Janca, 1933 in Danzig geboren, Kompositionsschüler von J. N. David und Orgelschüler u. a. von Marcel Dupré, hat seit einigen Jahrzehnten die deutsche Orgelliteratur kompositorisch bemerkenswert bereichert. Vieles wurde erst in jüngster Zeit publiziert; exemplarisch sollen hier drei Werke besprochen werden. Mit dem Erscheinen des „Gotteslob” und des „EG” sehen sich die Gemeinden und ihre Organisten mit einer Anzahl „neuer Lieder” konfrontiert, über die noch wenig zu sagen ist: Nicht „bewährtes” Liedgut, sondern Liedgut „zur Bewährung” - ein Faktum, zu dem man manches anmerken könnte, aber hier zum Glück nicht muss. Wie immer man zu diesen Novitäten steht: Wichtig für ihre Akzeptanz ist nicht zuletzt, dass sie auch kompositorisch „bewillkommnet” werden. Janca tut dies mit Glück, und er schließt zugleich die immer wieder drohende Lücke zwischen Musik zum primär liturgischen Gebrauch und solcher mit dezidiert künstlerischem Anspruch. „Gott liebt diese Welt” (komp. 1990) ist sowohl als konzertante Partita als auch „als Vor-, Zwischen- und Nachspiel in der Liturgie verwendbar” (Vorwort).

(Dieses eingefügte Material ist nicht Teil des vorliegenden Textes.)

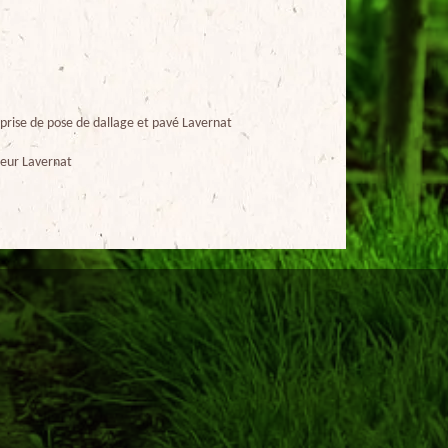
prise de pose de dallage et pavé Lavernat
eur Lavernat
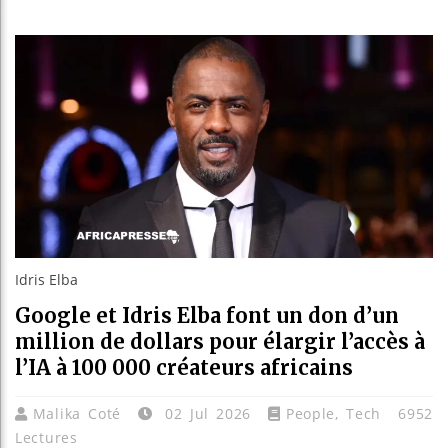
Réforme él
Bénin : Pa
Aliko Dan
Idris Elba
Google et Idris Elba font un don d’un
million de dollars pour élargir l’accès à
l’IA à 100 000 créateurs africains
Malika Coté
02 Jul 2026
People
,
Tech
6952
Lectures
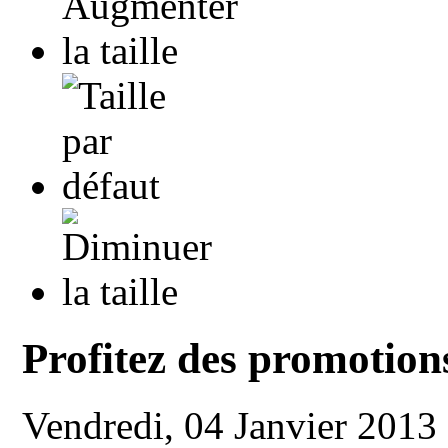
Profitez des promotion
Vendredi, 04 Janvier 2013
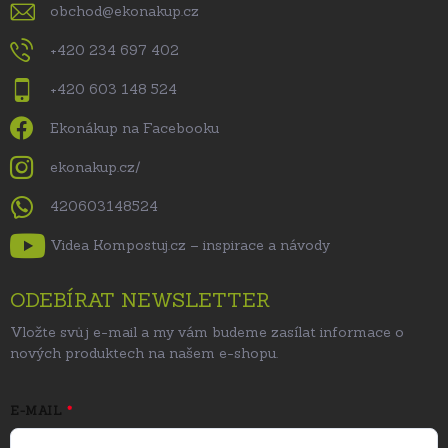
obchod
@
ekonakup.cz
+420 234 697 402
+420 603 148 524
Ekonákup na Facebooku
ekonakup.cz/
420603148524
Videa Kompostuj.cz – inspirace a návody
ODEBÍRAT NEWSLETTER
Vložte svůj e-mail a my vám budeme zasílat informace o
nových produktech na našem e-shopu.
E-MAIL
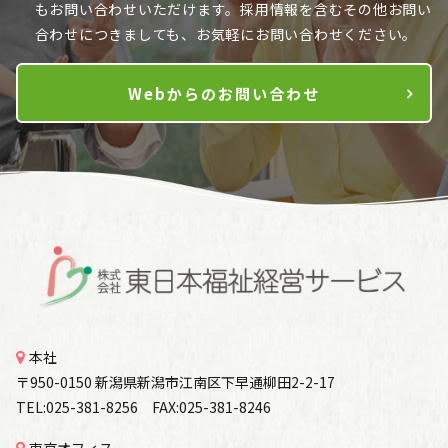
も
お問い合わせいただけます。採用情報を含むその他お問い
合わせにつきましても、お気軽にお問い合わせください。
Webからのお問い合わせ
本社
〒950-0150 新潟県新潟市江南区下早通柳田2-2-17
TEL:025-381-8256 FAX:025-381-8246
東京オフィス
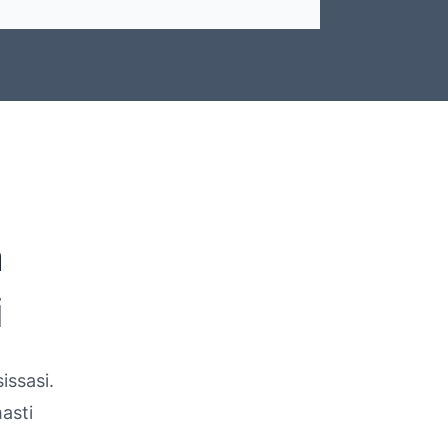
a
i
issasi.
asti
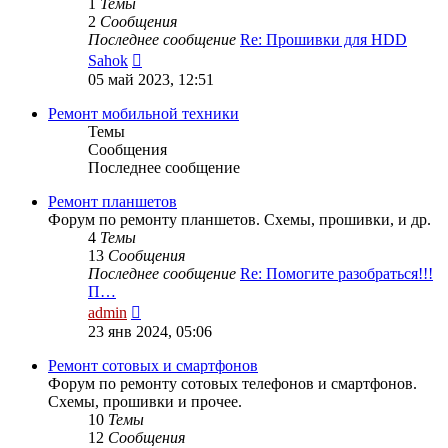
1
Темы
2
Сообщения
Последнее сообщение
Re: Прошивки для HDD
Перейти
Sahok
к
05 май 2023, 12:51
последнему
сообщению
Ремонт мобильной техники
Темы
Сообщения
Последнее сообщение
Ремонт планшетов
Форум по ремонту планшетов. Схемы, прошивки, и др.
4
Темы
13
Сообщения
Последнее сообщение
Re: Помогите разобраться!!!
П…
Перейти
admin
к
23 янв 2024, 05:06
последнему
сообщению
Ремонт сотовых и смартфонов
Форум по ремонту сотовых телефонов и смартфонов.
Схемы, прошивки и прочее.
10
Темы
12
Сообщения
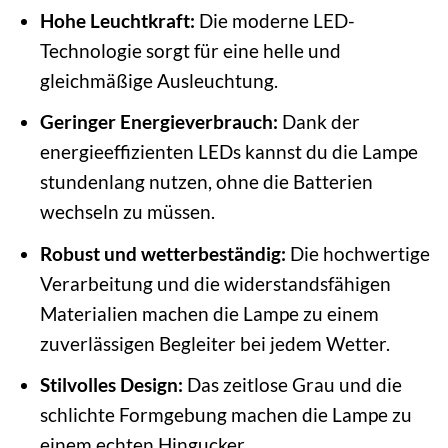
Hohe Leuchtkraft:
Die moderne LED-
Technologie sorgt für eine helle und
gleichmäßige Ausleuchtung.
Geringer Energieverbrauch:
Dank der
energieeffizienten LEDs kannst du die Lampe
stundenlang nutzen, ohne die Batterien
wechseln zu müssen.
Robust und wetterbeständig:
Die hochwertige
Verarbeitung und die widerstandsfähigen
Materialien machen die Lampe zu einem
zuverlässigen Begleiter bei jedem Wetter.
Stilvolles Design:
Das zeitlose Grau und die
schlichte Formgebung machen die Lampe zu
einem echten Hingucker.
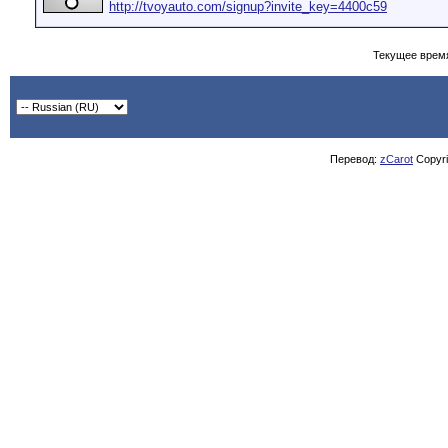
http://tvoyauto.com/signup?invite_key=4400c59
Текущее врем
Перевод:
zCarot
Copyrig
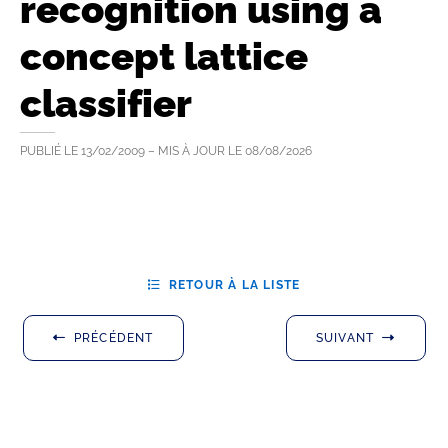
recognition using a
concept lattice
classifier
PUBLIÉ LE
13/02/2009
– MIS À JOUR LE
08/08/2026
RETOUR À LA LISTE
PRÉCÉDENT
SUIVANT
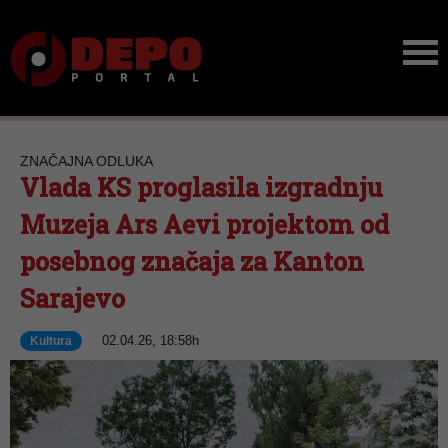
ZNAČAJNA ODLUKA
Vlada KS proglasila izgradnju
Muzeja Ars Aevi projektom od
posebnog značaja za Kanton
Sarajevo
02.04.26, 18:58h
Kultura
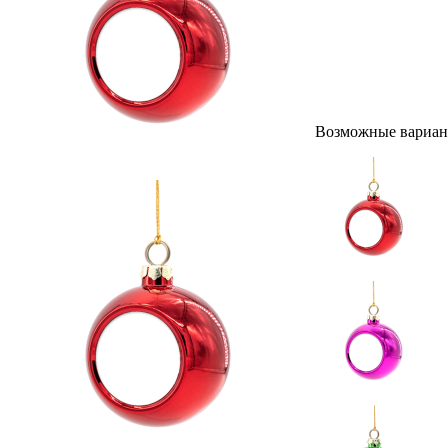
Возможные вариан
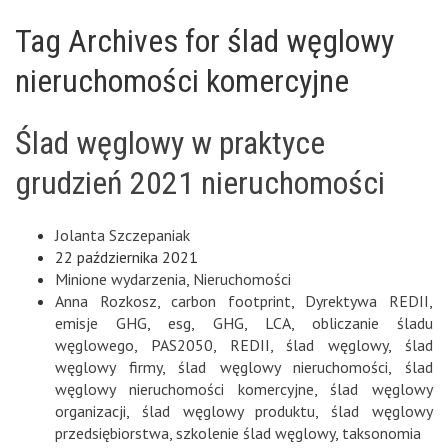
Tag Archives for ślad węglowy
nieruchomości komercyjne
Ślad węglowy w praktyce
grudzień 2021 nieruchomości
Jolanta Szczepaniak
22 października 2021
Minione wydarzenia
,
Nieruchomości
Anna Rozkosz
,
carbon footprint
,
Dyrektywa REDII
,
emisje GHG
,
esg
,
GHG
,
LCA
,
obliczanie śladu
węglowego
,
PAS2050
,
REDII
,
ślad węglowy
,
ślad
węglowy firmy
,
ślad węglowy nieruchomości
,
ślad
węglowy nieruchomości komercyjne
,
ślad węglowy
organizacji
,
ślad węglowy produktu
,
ślad węglowy
przedsiębiorstwa
,
szkolenie ślad węglowy
,
taksonomia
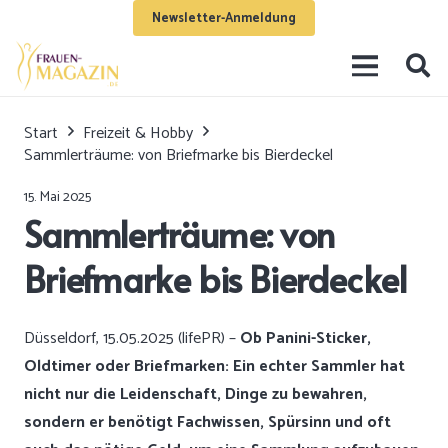
Newsletter-Anmeldung
Start
Freizeit & Hobby
Sammlerträume: von Briefmarke bis Bierdeckel
15. Mai 2025
Sammlerträume: von
Briefmarke bis Bierdeckel
Düsseldorf, 15.05.2025 (lifePR) –
Ob Panini-Sticker,
Oldtimer oder Briefmarken: Ein echter Sammler hat
nicht nur die Leidenschaft, Dinge zu bewahren,
sondern er benötigt Fachwissen, Spürsinn und oft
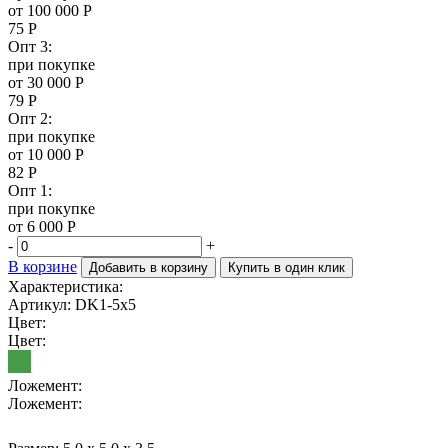
от 100 000 Р
75
Р
Опт 3:
при покупке
от 30 000 Р
79
Р
Опт 2:
при покупке
от 10 000 Р
82
Р
Опт 1:
при покупке
от 6 000 Р
-
+
В корзине
Добавить в корзину
Купить в один клик
Характеристика:
Артикул: DK1-5x5
Цвет:
Цвет:
Ложемент:
Ложемент:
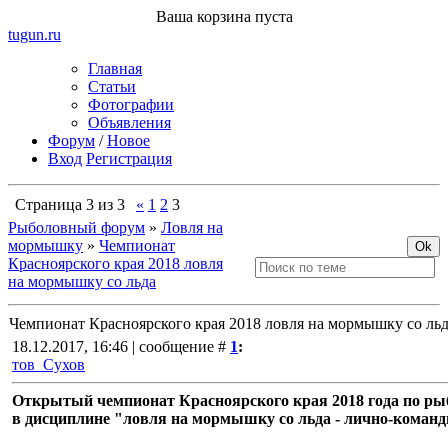
Ваша корзина пуста
tugun
.ru
Главная
Статьи
Фотографии
Объявления
Форум
/
Новое
Вход
Регистрация
Страница
3
из
3
«
1
2
3
Рыболовный форум
»
Ловля на
мормышку
»
Чемпионат
Красноярского края 2018 ловля
на мормышку со льда
Чемпионат Красноярского края 2018 ловля на мормышку со ль
18.12.2017, 16:46 | сообщение #
1
:
тов_Сухов
Открытый чемпионат Красноярского края 2018 года по ры
в дисциплине "ловля на мормышку со льда - лично-коман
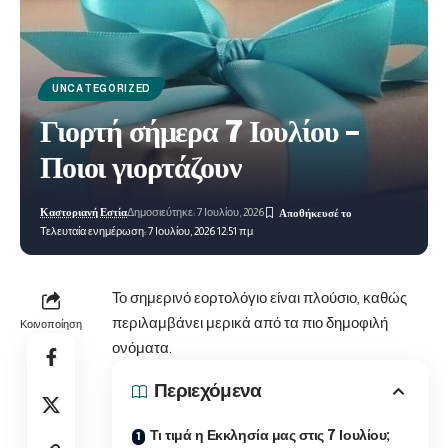
UNCATEGORIZED
Γιορτή σήμερα 7 Ιουλίου –
Ποιοι γιορτάζουν
Καστοριανή Εστία
Δημοσιεύτηκε: 7 Ιουλίου, 2026
Τελευταία ενημέρωση: 7 Ιουλίου, 2026 12:51 πμ
Το σημερινό εορτολόγιο είναι πλούσιο, καθώς
περιλαμβάνει μερικά από τα πιο δημοφιλή
Κοινοποίηση
ονόματα.
Περιεχόμενα
Τι τιμά η Εκκλησία μας στις 7 Ιουλίου;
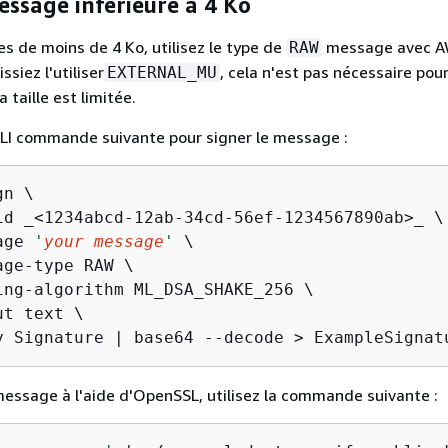
essage inférieure à 4 Ko
s de moins de 4 Ko, utilisez le type de
message avec A
RAW
ssiez l'utiliser
, cela n'est pas nécessaire pour
EXTERNAL_MU
taille est limitée.
CLI commande suivante pour signer le message :
n \

id _<1234abcd-12ab-34cd-56ef-1234567890ab>_ \

age 
'
your message
'
 \

ge-type RAW \

ing-algorithm ML_DSA_SHAKE_256 \

t text \

y Signature | base64 --decode > ExampleSignat
 message à l'aide d'OpenSSL, utilisez la commande suivante :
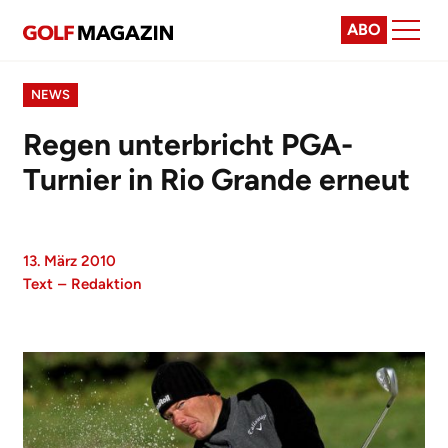
ABO
NEWS
Regen unterbricht PGA-
Turnier in Rio Grande erneut
13. März 2010
Text
–
Redaktion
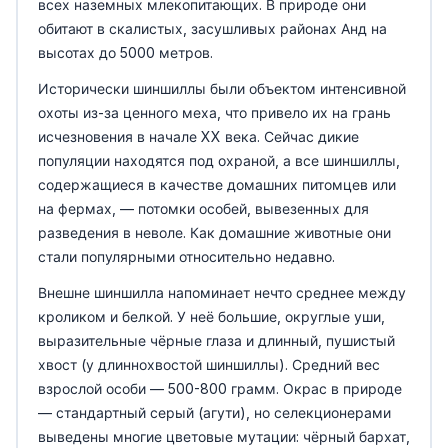
всех наземных млекопитающих. В природе они
обитают в скалистых, засушливых районах Анд на
высотах до 5000 метров.
Исторически шиншиллы были объектом интенсивной
охоты из-за ценного меха, что привело их на грань
исчезновения в начале XX века. Сейчас дикие
популяции находятся под охраной, а все шиншиллы,
содержащиеся в качестве домашних питомцев или
на фермах, — потомки особей, вывезенных для
разведения в неволе. Как домашние животные они
стали популярными относительно недавно.
Внешне шиншилла напоминает нечто среднее между
кроликом и белкой. У неё большие, округлые уши,
выразительные чёрные глаза и длинный, пушистый
хвост (у длиннохвостой шиншиллы). Средний вес
взрослой особи — 500-800 грамм. Окрас в природе
— стандартный серый (агути), но селекционерами
выведены многие цветовые мутации: чёрный бархат,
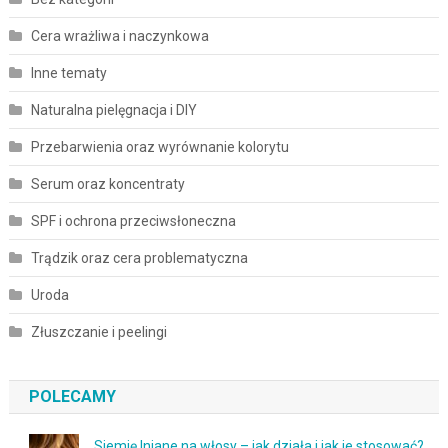
Cera wrażliwa i naczynkowa
Inne tematy
Naturalna pielęgnacja i DIY
Przebarwienia oraz wyrównanie kolorytu
Serum oraz koncentraty
SPF i ochrona przeciwsłoneczna
Trądzik oraz cera problematyczna
Uroda
Złuszczanie i peelingi
POLECAMY
Siemię lniane na włosy – jak działa i jak je stosować?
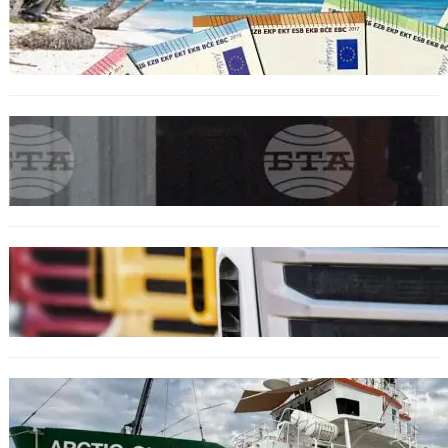
Край на цените в две валути: От 9 август
етикетите ще са само в евро.
БЪЛГАРИЯ
Варна отбелязва 147 години от създаването
на Военноморските сили.
БЪЛГАРИЯ
Нови ограничения за камионите над 12
тона по ключови пътища през август
БЪЛГАРИЯ
Корабът на „Грийнпийс“ пристигна във
Варна с кампания за опазване на Черно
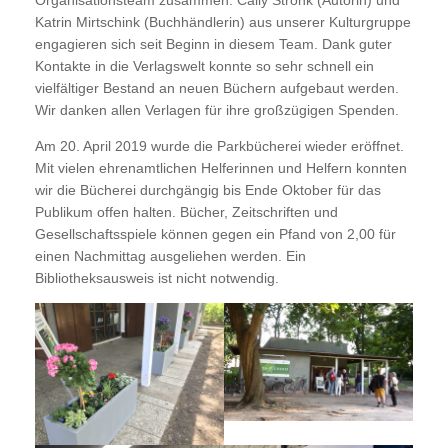
Organisationsteam zusammen. Cally Stronk (Autorin) und
Katrin Mirtschink (Buchhändlerin) aus unserer Kulturgruppe
engagieren sich seit Beginn in diesem Team. Dank guter
Kontakte in die Verlagswelt konnte so sehr schnell ein
vielfältiger Bestand an neuen Büchern aufgebaut werden.
Wir danken allen Verlagen für ihre großzügigen Spenden.
Am 20. April 2019 wurde die Parkbücherei wieder eröffnet.
Mit vielen ehrenamtlichen Helferinnen und Helfern konnten
wir die Bücherei durchgängig bis Ende Oktober für das
Publikum offen halten. Bücher, Zeitschriften und
Gesellschaftsspiele können gegen ein Pfand von 2,00 für
einen Nachmittag ausgeliehen werden. Ein
Bibliotheksausweis ist nicht notwendig.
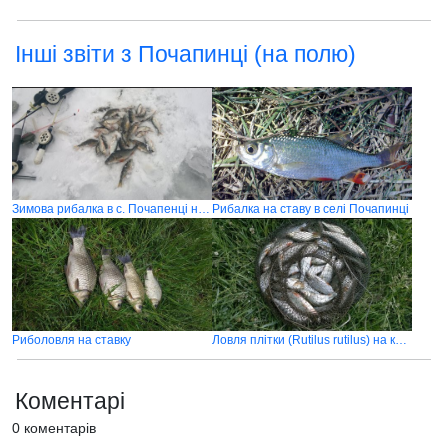
Інші звіти з Почапинці (на полю)
Зимова рибалка в с. Почапенці на Різдвяні свята 2016
Рибалка на ставу в селі Почапинці
Риболовля на ставку
Ловля плітки (Rutilus rutilus) на кукурузу
Коментарі
0 коментарів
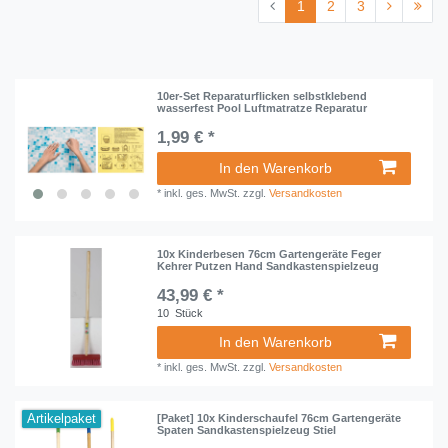
1
2
3
10er-Set Reparaturflicken selbstklebend
wasserfest Pool Luftmatratze Reparatur
1,99 € *
In den Warenkorb
*
inkl. ges. MwSt.
zzgl.
Versandkosten
10x Kinderbesen 76cm Gartengeräte Feger
Kehrer Putzen Hand Sandkastenspielzeug
43,99 € *
10
Stück
In den Warenkorb
*
inkl. ges. MwSt.
zzgl.
Versandkosten
Artikelpaket
[Paket] 10x Kinderschaufel 76cm Gartengeräte
Spaten Sandkastenspielzeug Stiel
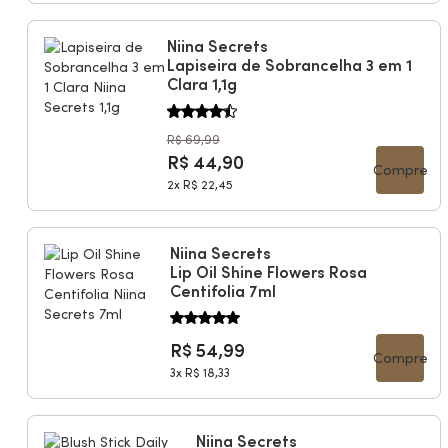
Niina Secrets
Lapiseira de Sobrancelha 3 em 1
Clara 1,1g
R$ 69,99
R$ 44,90
Compre
2x
R$ 22,45
Niina Secrets
Lip Oil Shine Flowers Rosa
Centifolia 7ml
R$ 54,99
Compre
3x
R$ 18,33
Niina Secrets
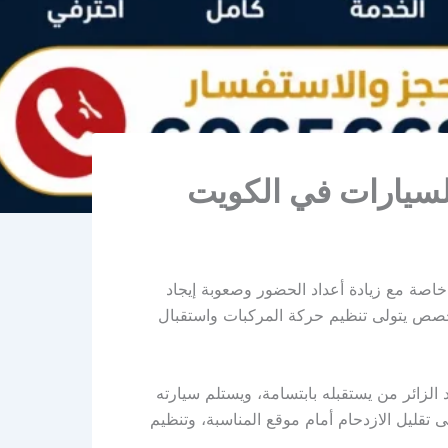
السيارات في الكويت
خاصة مع زيادة أعداد الحضور وصعوبة إيجاد
تخصص يتولى تنظيم حركة المركبات واستقبال
الزائر من يستقبله بابتسامة، ويستلم سيارته
ى تقليل الازدحام أمام موقع المناسبة، وتنظيم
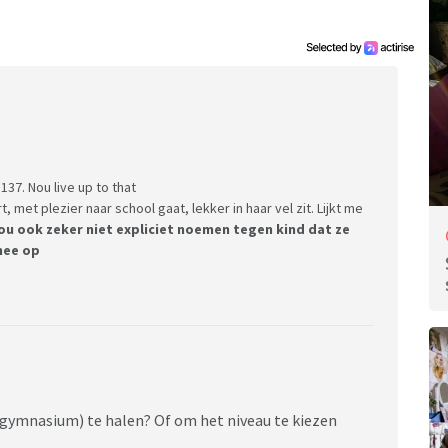
 137. Nou live up to that
 met plezier naar school gaat, lekker in haar vel zit. Lijkt me
zou ook zeker niet expliciet noemen tegen kind dat ze
mee op
gymnasium) te halen? Of om het niveau te kiezen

Als Partita dauern die sechs „Verse” an die fünf Minuten; sie erfordern dann einen sattelfesten Organisten und eine nicht zu kleine, zweimanualige Orgel. Gleichwohl wird auch der „einmanualige Nebenamtliche” mit einigen dieser Verse rasch zurechtkommen - anwendungsfreundliche, sicher gemachte Musik! Bei Carus sind insgesamt fünf solcher praxisnahen Kompositionen über neue Lieder erschienen. Von den vier bei Strube gedruckten Werken liegt „Maria durch ein’ Dornwald ging” noch am ehesten auf eben dieser Linie; die Choraltoccata „Nun danket all” bildet gleichsam die Brücke zu Stücken konzertanten Typs, für die hier „Sortie” stellvertretend genannt sei. Janca ist kein Avantgardist, aber auch kein Duckmäuser: Seine durchweg farbige Harmonik „langt schon hin”, ohne sich je in das Dickicht der „Stacheldraht-Kontrapunktiker” (ein kürzlich in Ars Organi verwendeter, sehr treffender Terminus ...) zu verirren. Die erweiterte Tonalität verbindet sich überzeugend mit rhythmischen Finessen - Beispiel Sortie. Die Prägung durch die Schulung J. N. Davids hat ebenso ihre Spuren hinterlassen wie Duprés souveräne Eleganz. Und da kaum eines der Stücke wirklich schwer ist, könnte (und sollte) der Bereicherung des Repertoires nichts im Wege stehen.